I put out my smoke on my boot heel thank him for the lesson and ask for my pouch back, he hands me a rolled smoke and strikes the second match.
“Where is a baby born? Wherever the mom is. What is it? Mammal. Who? Some kid, he’ll get a name, some clothes, an identification and other shit. But why? Why is the god question.”
“Unless you don’t believe in him.”
“The baby or god? Neither one depends on your belief to exist.”
“Can I get my tobacco pouch back?”
You roll it in your fingers, caressing the soft leather.
I take another pull, you know how to roll.
“Just because you believe in him doesn’t mean he exists either, not god or baby”
“Exactly right. I’m not saying I know the answer to why, not the god question why, but yeah, it doesn’t make any difference if I don’t believe or do. You got kids?”
I roll not anymore around my tongue and say “Not yet.”
“Them what do, and they swear they’ll never say this, but they always do, answer the thousandth ‘Why?’ with ‘Because I said so.’”
“Ok, and …?”
You hand me back the pouch and take off before I can. A train whistle is blowing in the distance and you walk for the tracks. I look back at the Diner and the sun is in my eyes and you are gone behind a mirage of water.

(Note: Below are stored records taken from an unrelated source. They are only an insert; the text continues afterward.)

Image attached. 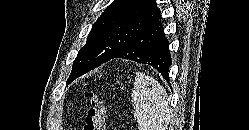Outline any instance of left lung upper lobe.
Masks as SVG:
<instances>
[{"label":"left lung upper lobe","mask_w":249,"mask_h":130,"mask_svg":"<svg viewBox=\"0 0 249 130\" xmlns=\"http://www.w3.org/2000/svg\"><path fill=\"white\" fill-rule=\"evenodd\" d=\"M159 18L155 0H114L94 23L66 84L112 59Z\"/></svg>","instance_id":"obj_1"}]
</instances>
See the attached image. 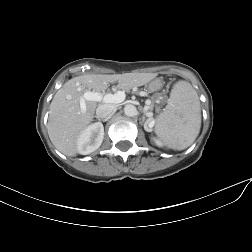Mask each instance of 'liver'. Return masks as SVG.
<instances>
[{
	"mask_svg": "<svg viewBox=\"0 0 252 252\" xmlns=\"http://www.w3.org/2000/svg\"><path fill=\"white\" fill-rule=\"evenodd\" d=\"M155 77L152 73L86 74L74 77L56 92L50 104L47 123L48 135L53 145L67 156H76L77 140L93 121L96 101H85L86 110L81 112L80 100L87 90L104 91L109 83L129 90L147 84Z\"/></svg>",
	"mask_w": 252,
	"mask_h": 252,
	"instance_id": "1",
	"label": "liver"
}]
</instances>
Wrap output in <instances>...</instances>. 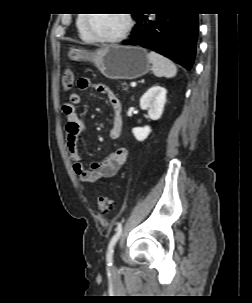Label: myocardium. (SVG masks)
<instances>
[{
  "instance_id": "f54148a6",
  "label": "myocardium",
  "mask_w": 252,
  "mask_h": 303,
  "mask_svg": "<svg viewBox=\"0 0 252 303\" xmlns=\"http://www.w3.org/2000/svg\"><path fill=\"white\" fill-rule=\"evenodd\" d=\"M125 17H126V25L125 28L118 34L113 35V36H101V35H97V34H93L89 28V22H90V17H86L84 18V30L87 34V36L89 37V39L91 40H97V41H103V42H118L122 39H124L129 32L131 31L132 27H133V16L131 13H124Z\"/></svg>"
}]
</instances>
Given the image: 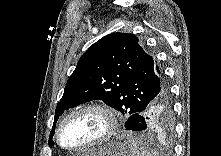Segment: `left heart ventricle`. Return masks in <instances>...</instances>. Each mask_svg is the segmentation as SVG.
<instances>
[{
  "label": "left heart ventricle",
  "instance_id": "obj_1",
  "mask_svg": "<svg viewBox=\"0 0 221 156\" xmlns=\"http://www.w3.org/2000/svg\"><path fill=\"white\" fill-rule=\"evenodd\" d=\"M105 127L106 121L101 114L93 111L83 112L66 122L61 140L66 147L84 146L99 138Z\"/></svg>",
  "mask_w": 221,
  "mask_h": 156
}]
</instances>
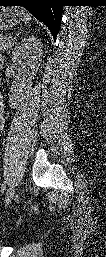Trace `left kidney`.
I'll return each mask as SVG.
<instances>
[{"mask_svg": "<svg viewBox=\"0 0 106 257\" xmlns=\"http://www.w3.org/2000/svg\"><path fill=\"white\" fill-rule=\"evenodd\" d=\"M42 42L34 36L21 40L12 52V61L15 65L21 66L20 76L25 80L34 79L40 66L42 56Z\"/></svg>", "mask_w": 106, "mask_h": 257, "instance_id": "1", "label": "left kidney"}]
</instances>
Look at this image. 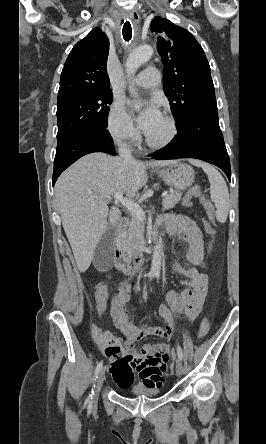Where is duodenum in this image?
<instances>
[{
  "mask_svg": "<svg viewBox=\"0 0 266 444\" xmlns=\"http://www.w3.org/2000/svg\"><path fill=\"white\" fill-rule=\"evenodd\" d=\"M125 220L120 224V232L115 241V266L126 275H133L141 269V265L134 261L131 255L127 252L124 244L122 226Z\"/></svg>",
  "mask_w": 266,
  "mask_h": 444,
  "instance_id": "obj_1",
  "label": "duodenum"
}]
</instances>
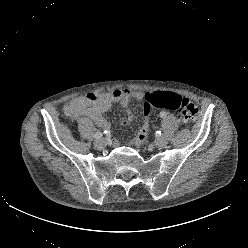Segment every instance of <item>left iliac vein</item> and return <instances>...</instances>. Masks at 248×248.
Masks as SVG:
<instances>
[{
  "label": "left iliac vein",
  "instance_id": "1",
  "mask_svg": "<svg viewBox=\"0 0 248 248\" xmlns=\"http://www.w3.org/2000/svg\"><path fill=\"white\" fill-rule=\"evenodd\" d=\"M167 144V139L165 136H158L155 140V145L157 147H164Z\"/></svg>",
  "mask_w": 248,
  "mask_h": 248
}]
</instances>
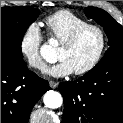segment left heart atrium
<instances>
[{
	"instance_id": "obj_1",
	"label": "left heart atrium",
	"mask_w": 123,
	"mask_h": 123,
	"mask_svg": "<svg viewBox=\"0 0 123 123\" xmlns=\"http://www.w3.org/2000/svg\"><path fill=\"white\" fill-rule=\"evenodd\" d=\"M74 70L65 60H59L56 64L48 68L47 73L53 77H63L70 75Z\"/></svg>"
}]
</instances>
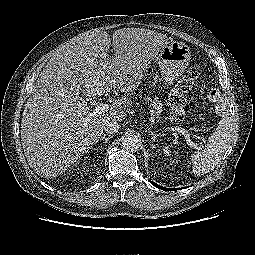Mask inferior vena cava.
Segmentation results:
<instances>
[{
	"label": "inferior vena cava",
	"instance_id": "obj_1",
	"mask_svg": "<svg viewBox=\"0 0 255 255\" xmlns=\"http://www.w3.org/2000/svg\"><path fill=\"white\" fill-rule=\"evenodd\" d=\"M104 131L108 134H115L119 130V124L116 121H107L104 125Z\"/></svg>",
	"mask_w": 255,
	"mask_h": 255
}]
</instances>
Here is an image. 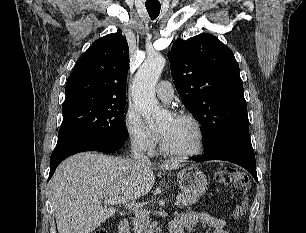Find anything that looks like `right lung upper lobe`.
Returning <instances> with one entry per match:
<instances>
[{
    "instance_id": "right-lung-upper-lobe-1",
    "label": "right lung upper lobe",
    "mask_w": 306,
    "mask_h": 233,
    "mask_svg": "<svg viewBox=\"0 0 306 233\" xmlns=\"http://www.w3.org/2000/svg\"><path fill=\"white\" fill-rule=\"evenodd\" d=\"M129 47L118 33L96 40L77 61L66 83V99L126 101ZM64 102V103H65Z\"/></svg>"
}]
</instances>
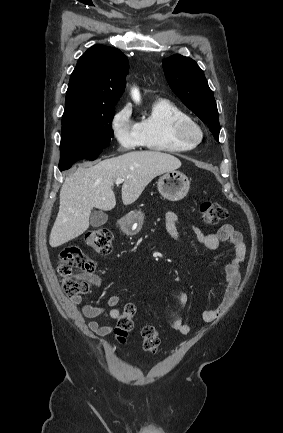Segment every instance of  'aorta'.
Masks as SVG:
<instances>
[{
  "label": "aorta",
  "instance_id": "762f6f07",
  "mask_svg": "<svg viewBox=\"0 0 283 433\" xmlns=\"http://www.w3.org/2000/svg\"><path fill=\"white\" fill-rule=\"evenodd\" d=\"M131 96L134 102L139 103L141 100V96L137 87H133L131 89Z\"/></svg>",
  "mask_w": 283,
  "mask_h": 433
}]
</instances>
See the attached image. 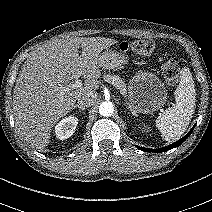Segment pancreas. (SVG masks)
Wrapping results in <instances>:
<instances>
[{
    "label": "pancreas",
    "mask_w": 212,
    "mask_h": 212,
    "mask_svg": "<svg viewBox=\"0 0 212 212\" xmlns=\"http://www.w3.org/2000/svg\"><path fill=\"white\" fill-rule=\"evenodd\" d=\"M103 79L115 86L117 89L120 90V92L125 93L126 92V85L123 82V80L118 75H104Z\"/></svg>",
    "instance_id": "obj_1"
}]
</instances>
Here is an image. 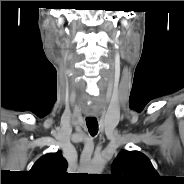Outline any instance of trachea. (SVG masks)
<instances>
[{"label":"trachea","instance_id":"trachea-1","mask_svg":"<svg viewBox=\"0 0 184 184\" xmlns=\"http://www.w3.org/2000/svg\"><path fill=\"white\" fill-rule=\"evenodd\" d=\"M86 124L88 130L92 136H95L98 132V122L96 118H86Z\"/></svg>","mask_w":184,"mask_h":184}]
</instances>
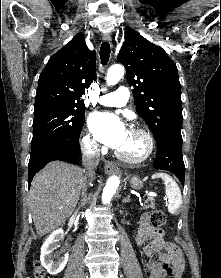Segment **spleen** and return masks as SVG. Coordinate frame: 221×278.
<instances>
[{"instance_id": "obj_1", "label": "spleen", "mask_w": 221, "mask_h": 278, "mask_svg": "<svg viewBox=\"0 0 221 278\" xmlns=\"http://www.w3.org/2000/svg\"><path fill=\"white\" fill-rule=\"evenodd\" d=\"M153 179L161 178L165 185V194L168 198V212L176 215L182 205V195L177 183L166 173H155L152 175ZM144 178V180H146Z\"/></svg>"}]
</instances>
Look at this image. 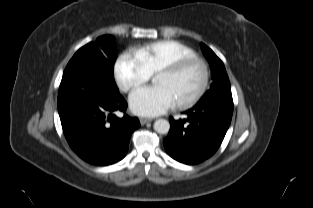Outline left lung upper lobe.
I'll list each match as a JSON object with an SVG mask.
<instances>
[{"label":"left lung upper lobe","instance_id":"5c2ea615","mask_svg":"<svg viewBox=\"0 0 313 208\" xmlns=\"http://www.w3.org/2000/svg\"><path fill=\"white\" fill-rule=\"evenodd\" d=\"M201 49L209 62L213 82L200 101L214 97L232 98L231 85L223 62L203 43H201Z\"/></svg>","mask_w":313,"mask_h":208}]
</instances>
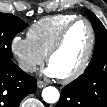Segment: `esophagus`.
I'll return each instance as SVG.
<instances>
[{
  "mask_svg": "<svg viewBox=\"0 0 107 107\" xmlns=\"http://www.w3.org/2000/svg\"><path fill=\"white\" fill-rule=\"evenodd\" d=\"M46 85H47V83L44 82V81L38 80V82H37L38 88H43V87H45Z\"/></svg>",
  "mask_w": 107,
  "mask_h": 107,
  "instance_id": "obj_1",
  "label": "esophagus"
}]
</instances>
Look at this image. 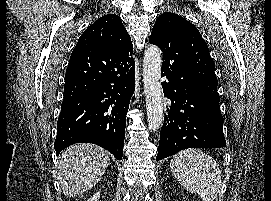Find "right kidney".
I'll return each instance as SVG.
<instances>
[{
	"mask_svg": "<svg viewBox=\"0 0 271 201\" xmlns=\"http://www.w3.org/2000/svg\"><path fill=\"white\" fill-rule=\"evenodd\" d=\"M100 197V192L98 191L96 194H94L90 199L87 201H98V198Z\"/></svg>",
	"mask_w": 271,
	"mask_h": 201,
	"instance_id": "ca27d5eb",
	"label": "right kidney"
}]
</instances>
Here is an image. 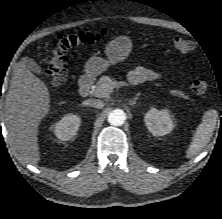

I pull my hat down over my eyes, lean into the rock and fall into a dream.
In this dream the snow is deep and my train is pulling into Fargo, I hop off and find a fire. You are sitting on an old drum, hand me some soup and a factory rolled.
“God?” I ask.
“Sort of, sure, why not,” you say, “ not what you were expecting?”
I shrugged and try to tell you I was only dreaming.
“You don’t believe because I’m not all that nice, because if I were all that powerful I’m be eating something better somewhere warmer, right?”
I shrug again “ I never said I don’t believe in god, just never said I did.”
“How’s the soup?”
“It’s good.”
“Maybe I’m not God, you’re dreaming in the parking lot of the Diner, but the soup that could be god, just enough to keep you going no more no less. Shit, I don’t know, but the question is why?”
When I woke up you were gone, maybe even more gone, and I felt aimless. Not the kind of aimless that makes a man want to give himself to preaching, the kind of aimless that has a man wondering exactly where he took the wrong turn. Some folks blame god for letting them stray, me, maybe, think that wrong turn might be god; even the most orthodox zealots get more questions than answers from their beliefs, or, I’m thinking, they should. Me I say a little prayer when I hear that lonesome whistle blow; I ask god, if he sees fit, to keep my boots whole, my kids safe and if at all possible for that last match to light when I need it. It’s not exactly belief or faith but it occupies my time.